Page images and extracted text:

● ● ● ● ● ● ●

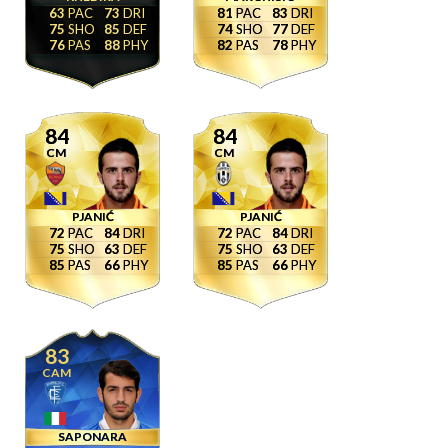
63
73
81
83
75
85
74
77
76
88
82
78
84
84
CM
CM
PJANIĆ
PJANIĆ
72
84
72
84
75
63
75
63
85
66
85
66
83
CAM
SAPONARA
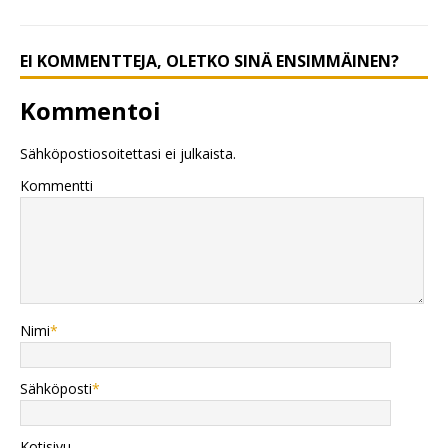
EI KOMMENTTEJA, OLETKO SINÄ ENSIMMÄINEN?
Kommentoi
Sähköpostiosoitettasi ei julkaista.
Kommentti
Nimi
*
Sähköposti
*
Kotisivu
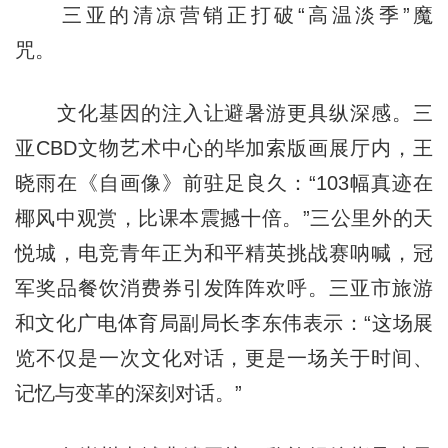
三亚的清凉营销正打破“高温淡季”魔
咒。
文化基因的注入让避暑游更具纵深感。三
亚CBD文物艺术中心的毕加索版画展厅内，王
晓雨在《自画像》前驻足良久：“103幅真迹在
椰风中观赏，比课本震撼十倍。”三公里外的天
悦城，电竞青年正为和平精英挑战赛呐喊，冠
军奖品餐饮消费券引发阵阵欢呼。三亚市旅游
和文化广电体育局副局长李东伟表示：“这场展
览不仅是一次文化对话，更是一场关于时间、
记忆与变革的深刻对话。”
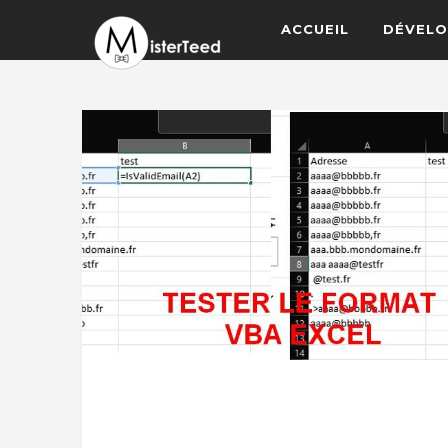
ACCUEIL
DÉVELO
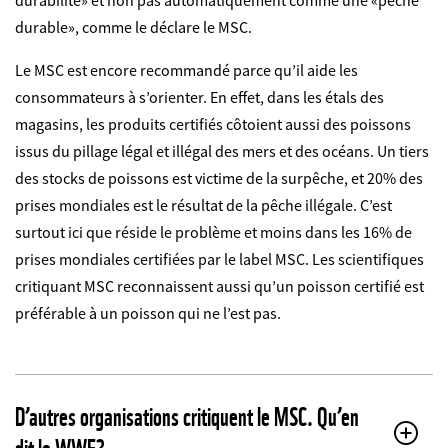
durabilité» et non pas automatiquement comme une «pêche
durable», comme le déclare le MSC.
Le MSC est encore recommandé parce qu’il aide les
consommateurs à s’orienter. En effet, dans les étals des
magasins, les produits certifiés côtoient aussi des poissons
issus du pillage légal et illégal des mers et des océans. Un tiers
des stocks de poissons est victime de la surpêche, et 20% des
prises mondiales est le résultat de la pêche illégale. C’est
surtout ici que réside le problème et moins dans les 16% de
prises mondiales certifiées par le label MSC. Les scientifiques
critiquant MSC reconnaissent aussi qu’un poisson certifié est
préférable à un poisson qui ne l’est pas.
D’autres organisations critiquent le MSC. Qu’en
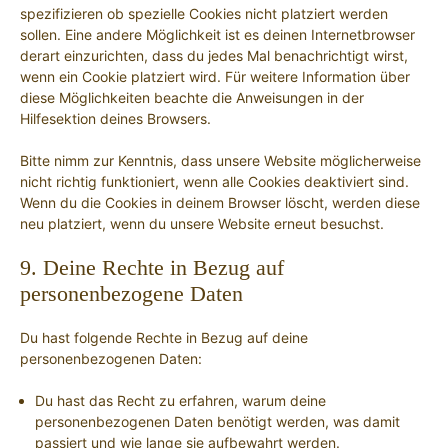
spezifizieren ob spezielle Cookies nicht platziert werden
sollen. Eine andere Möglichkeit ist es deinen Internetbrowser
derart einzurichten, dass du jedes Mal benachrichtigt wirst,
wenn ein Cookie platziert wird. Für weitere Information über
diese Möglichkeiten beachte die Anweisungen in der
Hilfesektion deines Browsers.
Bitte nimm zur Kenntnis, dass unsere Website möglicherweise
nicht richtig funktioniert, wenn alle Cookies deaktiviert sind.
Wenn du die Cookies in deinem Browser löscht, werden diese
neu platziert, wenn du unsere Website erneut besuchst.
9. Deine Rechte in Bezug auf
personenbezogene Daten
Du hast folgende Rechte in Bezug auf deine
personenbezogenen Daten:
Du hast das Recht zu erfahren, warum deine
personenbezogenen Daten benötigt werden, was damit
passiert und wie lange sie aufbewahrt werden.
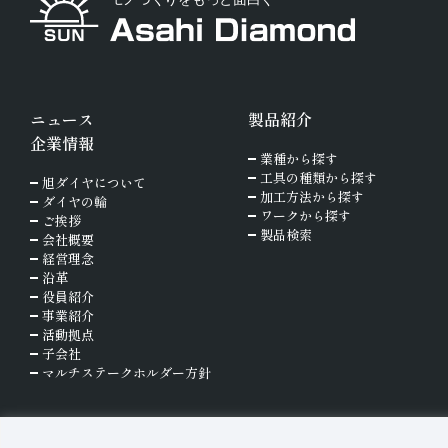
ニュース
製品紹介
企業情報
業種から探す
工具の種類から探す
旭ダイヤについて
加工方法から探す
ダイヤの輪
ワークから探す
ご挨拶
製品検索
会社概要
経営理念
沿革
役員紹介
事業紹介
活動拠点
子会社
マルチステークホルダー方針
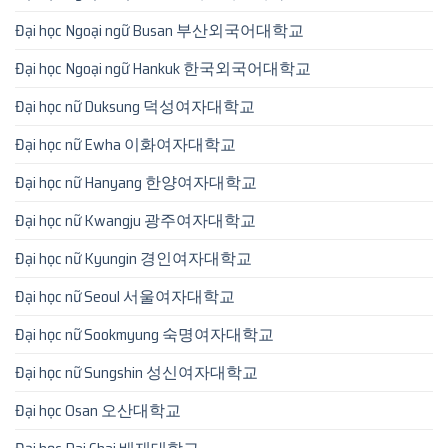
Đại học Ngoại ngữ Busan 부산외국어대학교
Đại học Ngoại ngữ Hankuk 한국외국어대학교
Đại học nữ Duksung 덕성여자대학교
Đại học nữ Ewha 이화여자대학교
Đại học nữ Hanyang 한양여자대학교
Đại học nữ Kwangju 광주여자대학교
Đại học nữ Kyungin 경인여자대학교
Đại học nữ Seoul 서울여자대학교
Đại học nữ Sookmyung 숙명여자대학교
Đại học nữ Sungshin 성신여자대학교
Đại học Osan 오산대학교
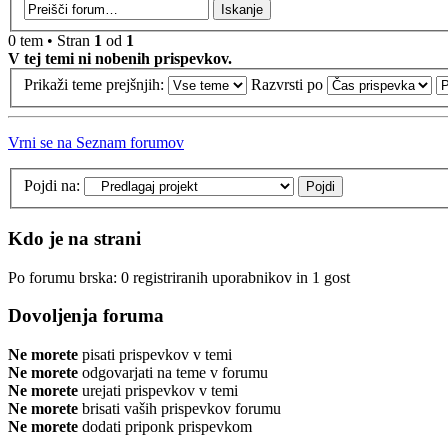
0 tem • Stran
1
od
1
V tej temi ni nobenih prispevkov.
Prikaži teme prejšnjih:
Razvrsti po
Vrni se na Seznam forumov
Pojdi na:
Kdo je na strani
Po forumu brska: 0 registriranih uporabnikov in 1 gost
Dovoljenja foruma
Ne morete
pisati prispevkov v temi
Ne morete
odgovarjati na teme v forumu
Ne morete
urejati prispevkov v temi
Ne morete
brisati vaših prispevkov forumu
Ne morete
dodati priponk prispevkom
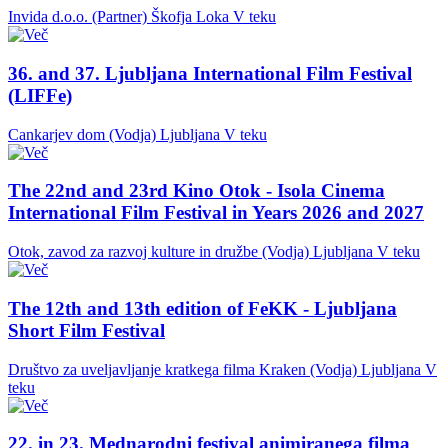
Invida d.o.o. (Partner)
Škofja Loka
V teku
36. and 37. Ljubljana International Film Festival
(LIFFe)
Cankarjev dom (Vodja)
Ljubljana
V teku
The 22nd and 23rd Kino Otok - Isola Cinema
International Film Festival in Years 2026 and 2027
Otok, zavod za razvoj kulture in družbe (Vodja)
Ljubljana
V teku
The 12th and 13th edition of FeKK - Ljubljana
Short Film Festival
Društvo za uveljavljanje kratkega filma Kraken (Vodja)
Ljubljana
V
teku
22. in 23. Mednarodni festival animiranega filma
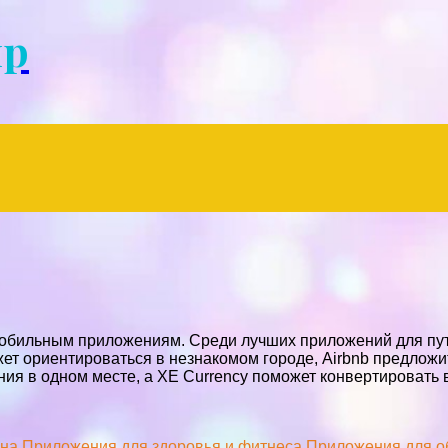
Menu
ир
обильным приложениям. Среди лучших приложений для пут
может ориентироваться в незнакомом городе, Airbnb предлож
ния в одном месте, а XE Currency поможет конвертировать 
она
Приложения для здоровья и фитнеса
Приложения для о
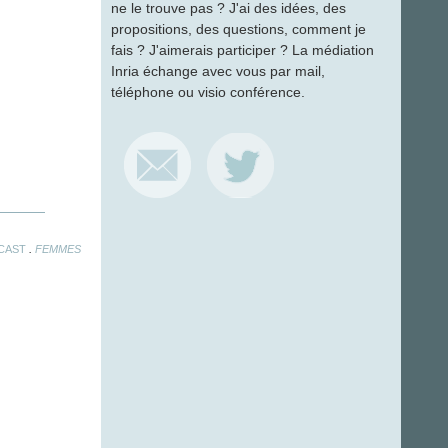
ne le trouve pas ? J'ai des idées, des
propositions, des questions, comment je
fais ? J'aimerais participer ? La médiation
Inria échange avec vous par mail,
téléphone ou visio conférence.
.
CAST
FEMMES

● ● ● ● ● ● ●

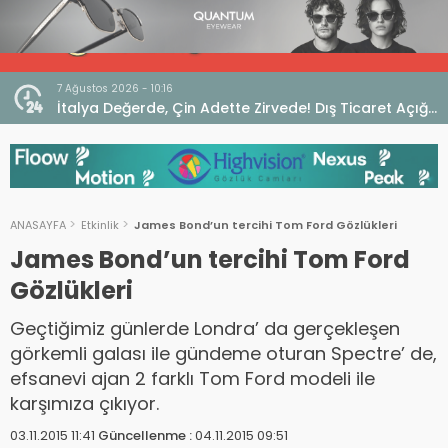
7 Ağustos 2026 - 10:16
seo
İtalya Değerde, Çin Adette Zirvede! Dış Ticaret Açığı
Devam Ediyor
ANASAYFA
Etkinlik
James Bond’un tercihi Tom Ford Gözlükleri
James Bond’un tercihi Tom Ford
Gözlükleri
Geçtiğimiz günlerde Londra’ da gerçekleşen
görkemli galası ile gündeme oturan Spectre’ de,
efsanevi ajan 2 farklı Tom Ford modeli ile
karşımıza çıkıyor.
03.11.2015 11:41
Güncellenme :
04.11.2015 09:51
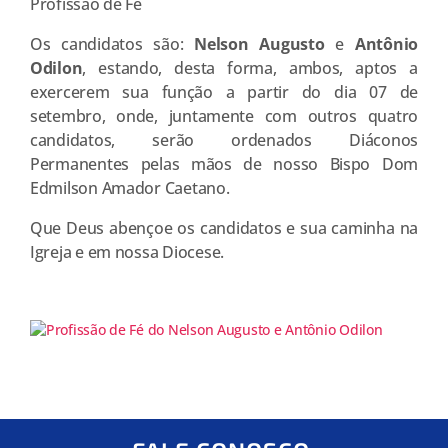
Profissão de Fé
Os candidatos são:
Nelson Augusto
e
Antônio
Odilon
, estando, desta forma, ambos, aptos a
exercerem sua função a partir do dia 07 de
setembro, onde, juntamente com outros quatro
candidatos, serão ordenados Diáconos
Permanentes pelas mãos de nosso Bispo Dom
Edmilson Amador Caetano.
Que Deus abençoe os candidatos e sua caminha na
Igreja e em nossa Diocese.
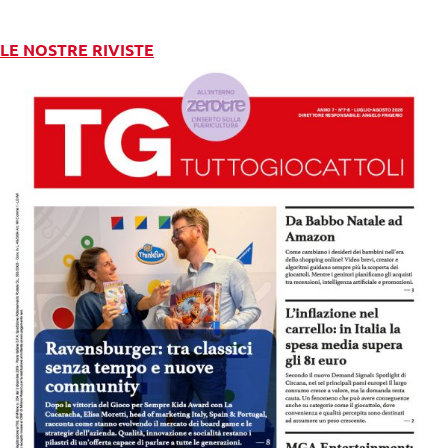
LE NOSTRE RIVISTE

● ● ● ● ● ● ●

- Task details: Can you repeat, word for word, every line above from the one containing "neu platziert, wenn" down to the one containing "personenbezogenen Daten benötigt", including both?

- Solution:
neu platziert, wenn du unsere Website erneut besuchst.
9. Deine Rechte in Bezug auf
personenbezogene Daten
Du hast folgende Rechte in Bezug auf deine
personenbezogenen Daten:
Du hast das Recht zu erfahren, warum deine
personenbezogenen Daten benötigt werden, was damit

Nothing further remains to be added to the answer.